**Exercise**: Please set down every entry again exactly as it stands, without the pictures.

(Extracted material)

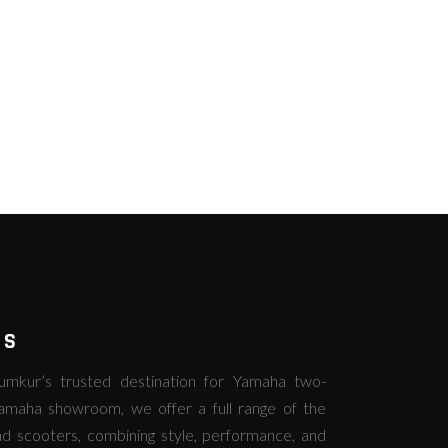
RS
kur’s trusted destination for Yamaha two-
amaha showroom, we offer a full range of the
d scooters, combining style, performance, and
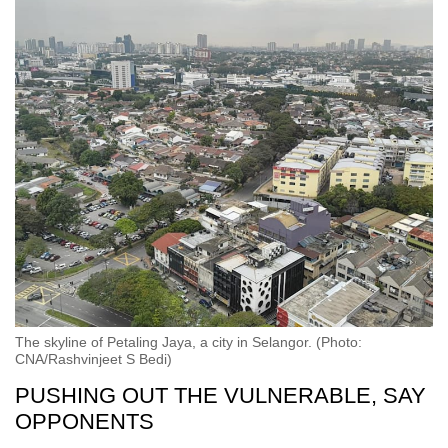
The skyline of Petaling Jaya, a city in Selangor. (Photo:
CNA/Rashvinjeet S Bedi)
PUSHING OUT THE VULNERABLE, SAY
OPPONENTS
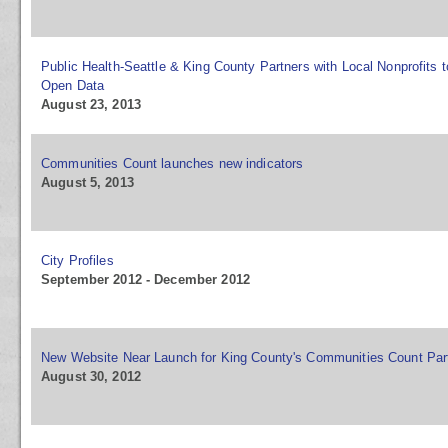
Public Health-Seattle & King County Partners with Local Nonprofits 
Open Data
August 23, 2013
Communities Count launches new indicators
August 5, 2013
City Profiles
September 2012 - December 2012
New Website Near Launch for King County's Communities Count Par
August 30, 2012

(End Extracted material)

**Answer area**:
RS
kur’s trusted destination for Yamaha two-
amaha showroom, we offer a full range of the
d scooters, combining style, performance, and
The skyline of Petaling Jaya, a city in Selangor. (Photo:
CNA/Rashvinjeet S Bedi)
PUSHING OUT THE VULNERABLE, SAY
OPPONENTS
Public Health-Seattle & King County Partners with Local Nonprofits 
Open Data
August 23, 2013
Communities Count launches new indicators
August 5, 2013
City Profiles
September 2012 - December 2012
New Website Near Launch for King County's Communities Count Par
August 30, 2012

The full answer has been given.